For their study, scientists made curd by inoculating three strains of bacteria - Streptococcus thermophilus, Lactobacillus casei, and Bifidobacterium bifidum, which they obtained from National Collection of Dairy Cultures at Karnal-based National Dairy Research Institute. They then collected the drainage water from the curd and purified it for bioactive peptides. They added ten micrograms of the peptide to 0.1 per cent trifluoroacetic acid and zinc nitrate to form a hydrogel. Scientists tested the efficacy of the hydrogel against two antibiotic-resistant strains. One of Staphylococcus aureus and another of Pseudomonas aeruginosa. The hydrogel killed both the strains. Pseudomonas, however, required a higher dose of hydrogel/peptide than Staphylococcus.
Often, a group of bacteria reside in a colony by synthesising mucilage around them called bio-film. These bio-films protect the bacteria from antibiotics. Biofilm formation is dependent on the ability of bacteria to move. Scientists found that hydrogel retarded movement of the bacteria and thus prevented bio-film formation.
To evaluate the wound healing activity of hydrogel, scientist used laboratory-grown skin cell lines. Scientists scratched the surface containing the skin cells and applied hydrogel over there. After 24 hours, cells were observed at the scratched surface. This confirmed that hydrogel can enhance the proliferation capacity of damaged cells and therefore has property of wound healing also.
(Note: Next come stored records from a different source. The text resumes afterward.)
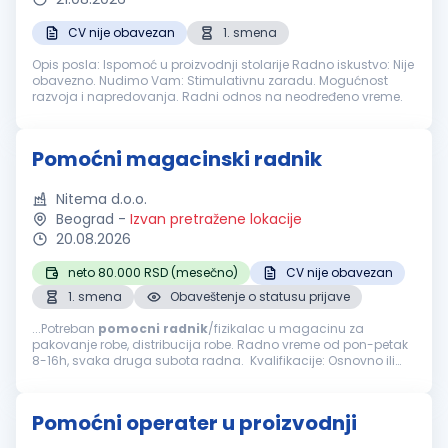
CV nije obavezan
1. smena
Opis posla: Ispomoć u proizvodnji stolarije Radno iskustvo: Nije
obavezno. Nudimo Vam: Stimulativnu zaradu. Mogućnost
razvoja i napredovanja. Radni odnos na neodređeno vreme.
Pomoćni magacinski radnik
Nitema d.o.o.
Beograd
-
Izvan pretražene lokacije
20.08.2026
neto 80.000 RSD (mesečno)
CV nije obavezan
1. smena
Obaveštenje o statusu prijave
...Potreban
pomocni
radnik
/fizikalac u magacinu za
pakovanje robe, distribucija robe. Radno vreme od pon-petak
8-16h, svaka druga subota radna. Kvalifikacije: Osnovno ili
srednje obrazovanje Spremnost na fizički rad i timski rad
Organizovanost...
Pomoćni operater u proizvodnji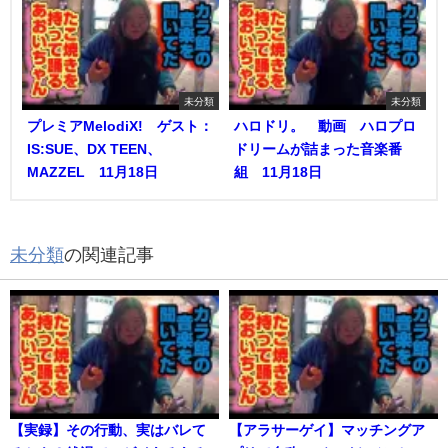
未分類
未分類
プレミアMelodiX! ゲスト：
ハロドリ。 動画 ハロプロ
IS:SUE、DX TEEN、
ドリームが詰まった音楽番
MAZZEL 11月18日
組 11月18日
未分類
の関連記事
【実録】その行動、実はバレて
【アラサーゲイ】マッチングア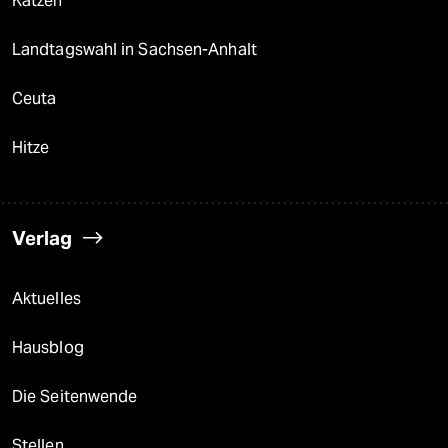
Katzen
Landtagswahl in Sachsen-Anhalt
Ceuta
Hitze
Verlag
Aktuelles
Hausblog
Die Seitenwende
Stellen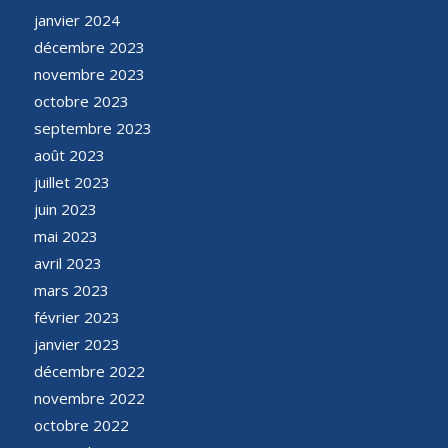
janvier 2024
décembre 2023
novembre 2023
octobre 2023
septembre 2023
août 2023
juillet 2023
juin 2023
mai 2023
avril 2023
mars 2023
février 2023
janvier 2023
décembre 2022
novembre 2022
octobre 2022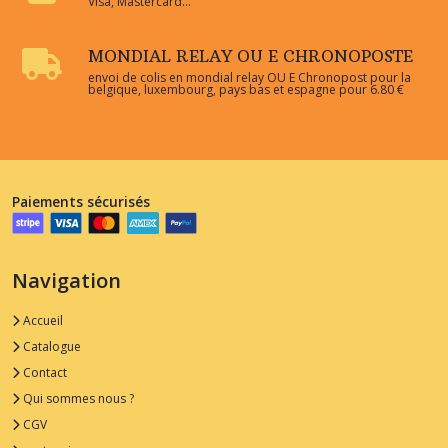
Visa, Mastercard...
MONDIAL RELAY OU E CHRONOPOSTE
envoi de colis en mondial relay OU E Chronopost pour la
belgique, luxembourg, pays bas et espagne pour 6.80 €
Paiements sécurisés
Navigation
Accueil
Catalogue
Contact
Qui sommes nous ?
CGV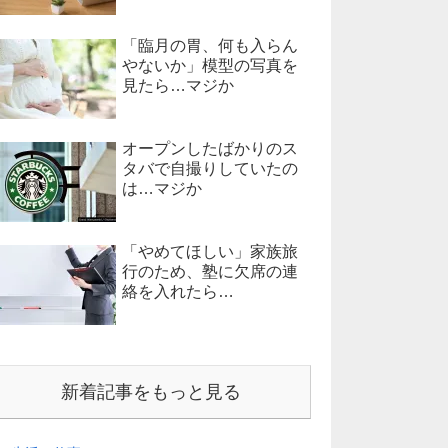
「臨月の胃、何も入らん
やないか」模型の写真を
見たら…マジか
オープンしたばかりのス
タバで自撮りしていたの
は…マジか
「やめてほしい」家族旅
行のため、塾に欠席の連
絡を入れたら…
新着記事をもっと見る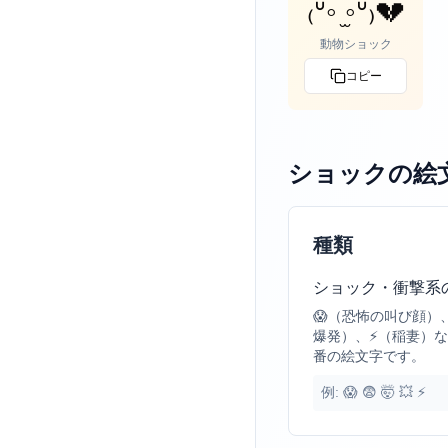
₍ᐡ◦ ̫◦ᐡ₎💔
動物ショック
コピー
ショックの絵
種類
ショック・衝撃系
😱（恐怖の叫び顔）
爆発）、⚡（稲妻）
番の絵文字です。
例:
😱 😨 🤯 💥 ⚡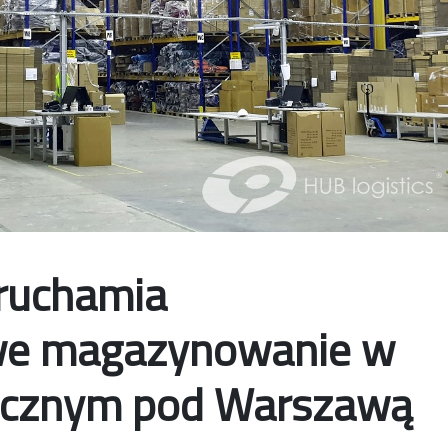
uruchamia
we magazynowanie w
tycznym pod Warszawą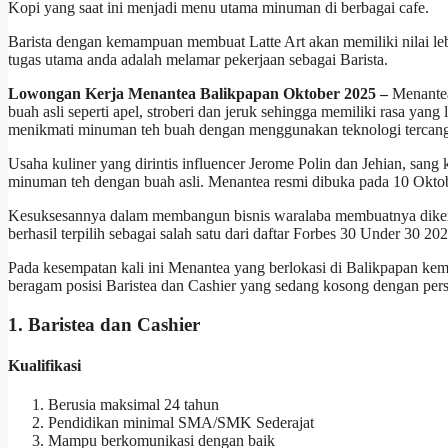
Kopi yang saat ini menjadi menu utama minuman di berbagai cafe.
Barista dengan kemampuan membuat Latte Art akan memiliki nilai leb
tugas utama anda adalah melamar pekerjaan sebagai Barista.
Lowongan Kerja Menantea Balikpapan Oktober 2025 –
Menantea
buah asli seperti apel, stroberi dan jeruk sehingga memiliki rasa yan
menikmati minuman teh buah dengan menggunakan teknologi tercangg
Usaha kuliner yang dirintis influencer Jerome Polin dan Jehian, san
minuman teh dengan buah asli. Menantea resmi dibuka pada 10 Okto
Kesuksesannya dalam membangun bisnis waralaba membuatnya dikena
berhasil terpilih sebagai salah satu dari daftar Forbes 30 Under 30 202
Pada kesempatan kali ini Menantea yang berlokasi di Balikpapan 
beragam posisi Baristea dan Cashier yang sedang kosong dengan persy
1. Baristea dan Cashier
Kualifikasi
Berusia maksimal 24 tahun
Pendidikan minimal SMA/SMK Sederajat
Mampu berkomunikasi dengan baik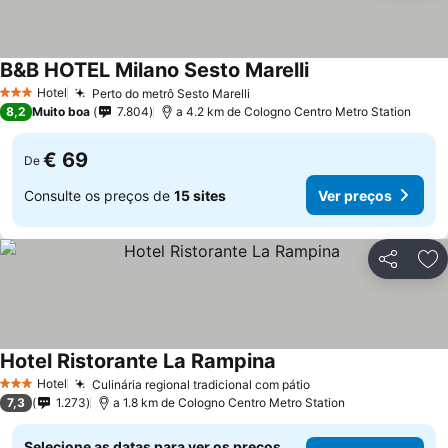
B&B HOTEL Milano Sesto Marelli
Ver preços
Hotel
Perto do metrô Sesto Marelli
Ver preços
3 Estrelas
8,2
Muito boa
7.804
a 4.2 km de Cologno Centro Metro Station
€ 69
De
Consulte os preços de
15 sites
Ver preços
Partilhar
Ad
Hotel Ristorante La Rampina
Ver preços
Hotel
Culinária regional tradicional com pátio
Ver preços
3 Estrelas
7,3
1.273
a 1.8 km de Cologno Centro Metro Station
Selecione as datas para ver os preços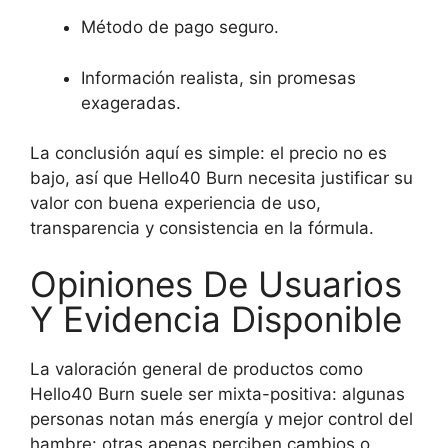
Método de pago seguro.
Información realista, sin promesas
exageradas.
La conclusión aquí es simple: el precio no es
bajo, así que Hello40 Burn necesita justificar su
valor con buena experiencia de uso,
transparencia y consistencia en la fórmula.
Opiniones De Usuarios
Y Evidencia Disponible
La valoración general de productos como
Hello40 Burn suele ser mixta-positiva: algunas
personas notan más energía y mejor control del
hambre: otras apenas perciben cambios o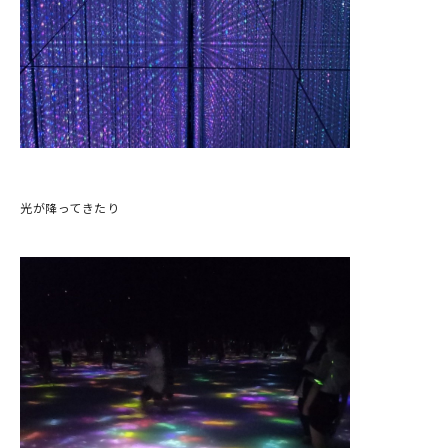
光が降ってきたり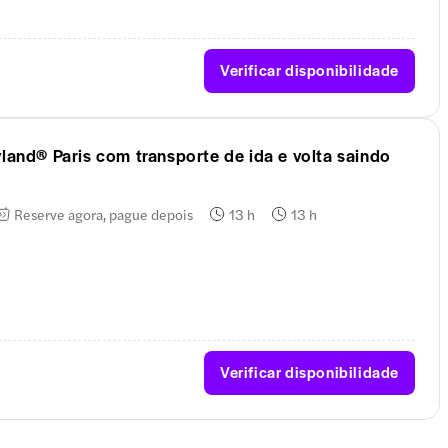
Verificar disponibilidade
yland® Paris com transporte de ida e volta saindo
Reserve agora, pague depois
13 h
13 h
Verificar disponibilidade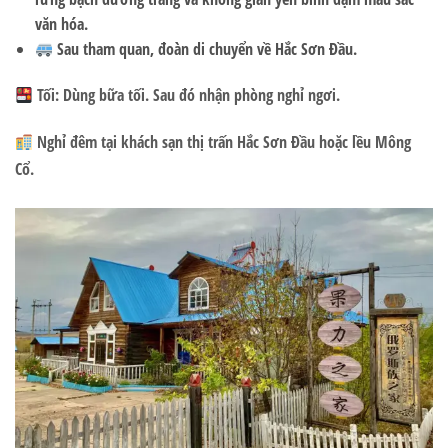
văn hóa.
Sau tham quan, đoàn di chuyển về Hắc Sơn Đầu.
Tối:
Dùng bữa tối. Sau đó nhận phòng nghỉ ngơi.
Nghỉ đêm tại khách sạn thị trấn Hắc Sơn Đầu hoặc lều Mông
Cổ.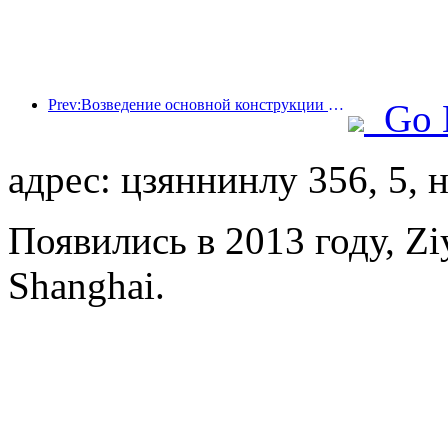
Prev:Возведение основной конструкции океанариума Beijing Haichang Ocean Park планируется завершить к концу года; окончание строительства и открытие ожидаются в 2027 году.
Go 
адрес: цзяннинлу 356, 5,
Появились в 2013 году, Zi
Shanghai.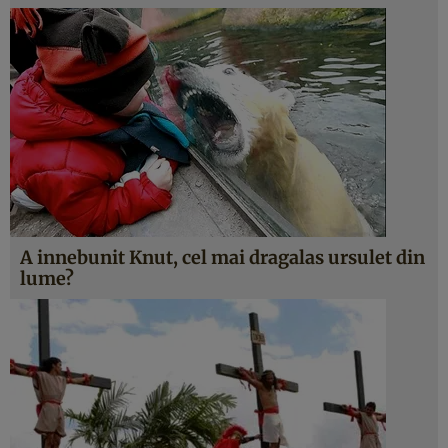
A innebunit Knut, cel mai dragalas ursulet din
lume?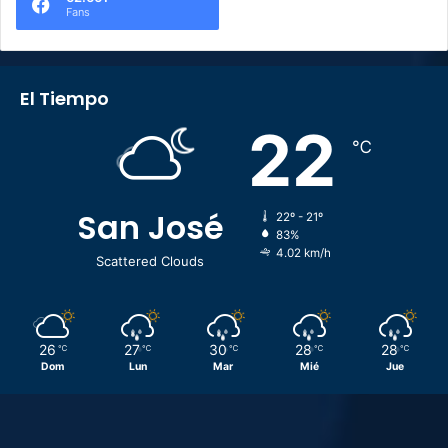
Fans
El Tiempo
22
℃
San José
22º - 21º
83%
4.02 km/h
Scattered Clouds
26
27
30
28
28
℃
℃
℃
℃
℃
Dom
Lun
Mar
Mié
Jue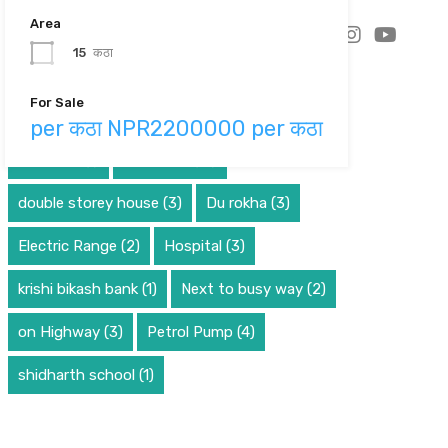
Area
15
कठा
For Sale
Property Features
per कठा NPR2200000 per कठा
2 Stories
(1)
Bike Path
(41)
double storey house
(3)
Du rokha
(3)
Search
for:
Electric Range
(2)
Hospital
(3)
Categories
krishi bikash bank
(1)
Next to busy way
(2)
on Highway
(3)
Petrol Pump
(4)
accident news
Bank News
shidharth school
(1)
Comfort
Luxury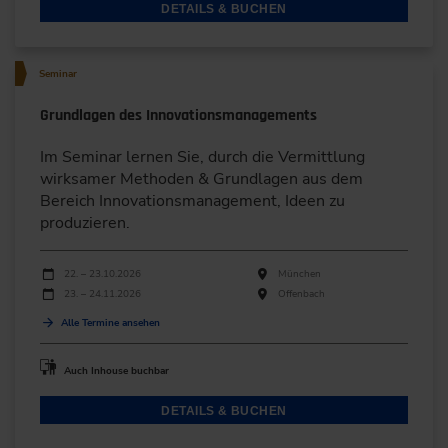
DETAILS & BUCHEN
Seminar
Grundlagen des Innovationsmanagements
Im Seminar lernen Sie, durch die Vermittlung
wirksamer Methoden & Grundlagen aus dem
Bereich Innovationsmanagement, Ideen zu
produzieren.
Durchführungen
Veranstaltungsdatum
Veranstaltungsort
22. – 23.10.2026
München
23. – 24.11.2026
Offenbach
Alle Termine ansehen
Auch Inhouse buchbar
DETAILS & BUCHEN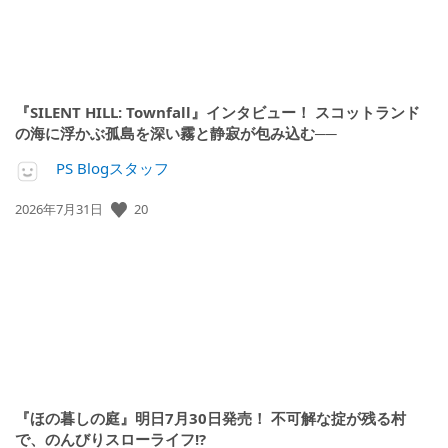
『SILENT HILL: Townfall』インタビュー！ スコットランド
の海に浮かぶ孤島を深い霧と静寂が包み込む──
PS Blogスタッフ
公
20
2026年7月31日
開
日:
『ほの暮しの庭』明日7月30日発売！ 不可解な掟が残る村
で、のんびりスローライフ!?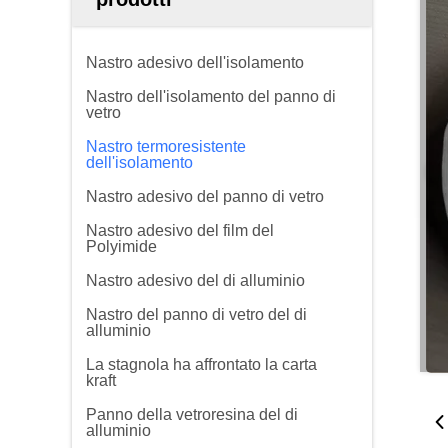
Nastro adesivo dell'isolamento
Nastro dell'isolamento del panno di
vetro
Nastro termoresistente
dell'isolamento
Nastro adesivo del panno di vetro
Nastro adesivo del film del
Polyimide
Nastro adesivo del di alluminio
Nastro del panno di vetro del di
alluminio
La stagnola ha affrontato la carta
kraft
Panno della vetroresina del di
alluminio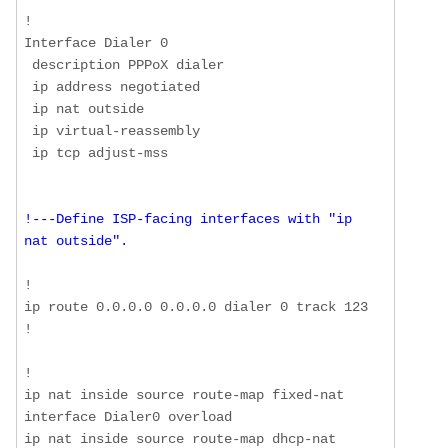
!

Interface Dialer 0

 description PPPoX dialer

 ip address negotiated

 ip nat outside

 ip virtual-reassembly

 ip tcp adjust-mss

!---Define ISP-facing interfaces with "ip 
nat outside".
!

ip route 0.0.0.0 0.0.0.0 dialer 0 track 123

!

!

ip nat inside source route-map fixed-nat 
interface Dialer0 overload

ip nat inside source route-map dhcp-nat 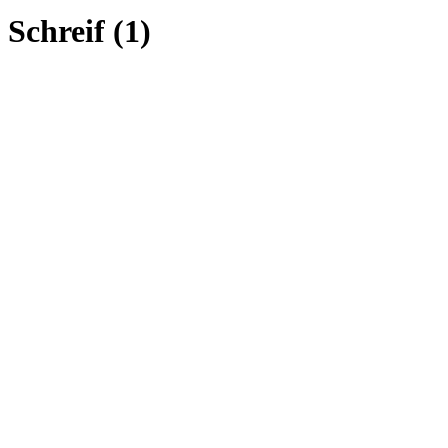
Schreif (1)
"The cost of the hydrogel is very low and it is easy to prepare without the need of any harsh chemicals. It, therefore, has the potential to be used for therapeutic application in wound healing. We intend to test this hydrogel on small animals," added Mandal.
(Courtesy: India Science Wire The research team included Sounik Manna and Ananta K Ghosh, apart from Mandal. They have published the results of their work in journal Frontiers in Microbiology)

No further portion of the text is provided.